[v2,3/3] Mutex: Optimize adaptive spin algorithm
diff mbox series

Message ID 1524624988-29141-3-git-send-email-kemi.wang@intel.com
State New
Headers show
Series
  • [v2,1/3] Tunables: Add tunables of spin count for pthread adaptive spin mutex
Related show

Commit Message

kemi April 25, 2018, 2:56 a.m.
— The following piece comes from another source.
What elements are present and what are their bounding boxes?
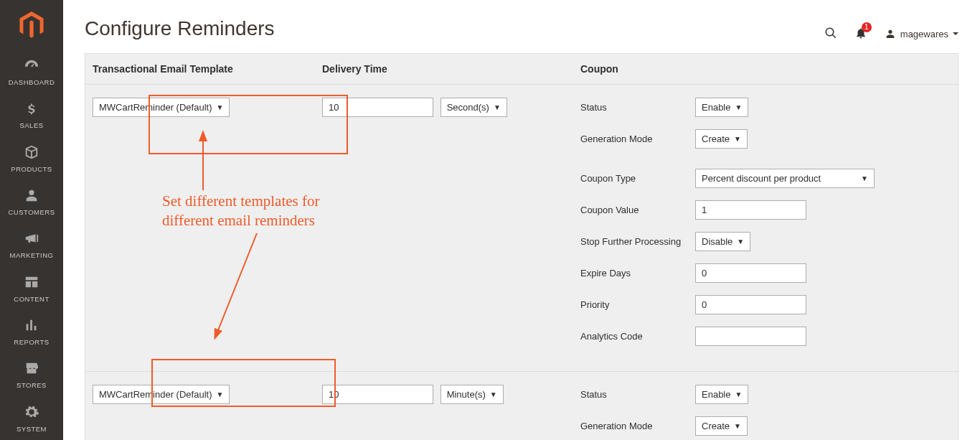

UTC
The pthread adaptive spin mutex spins on the lock for a while before
calling into the kernel to block. But, in the current implementation of
spinning, the spinners go straight back to LLL_MUTEX_TRYLOCK(cmpxchg) when
the lock is contended, it is not a good idea on many targets as that will
force expensive memory synchronization among processors and penalize other
running threads. For example, it constantly floods the system with "read
for ownership" requests, which are much more expensive to process than a
single read. Thus, we only use MO read until we observe the lock to not be
acquired anymore, as suggested by Andi Kleen.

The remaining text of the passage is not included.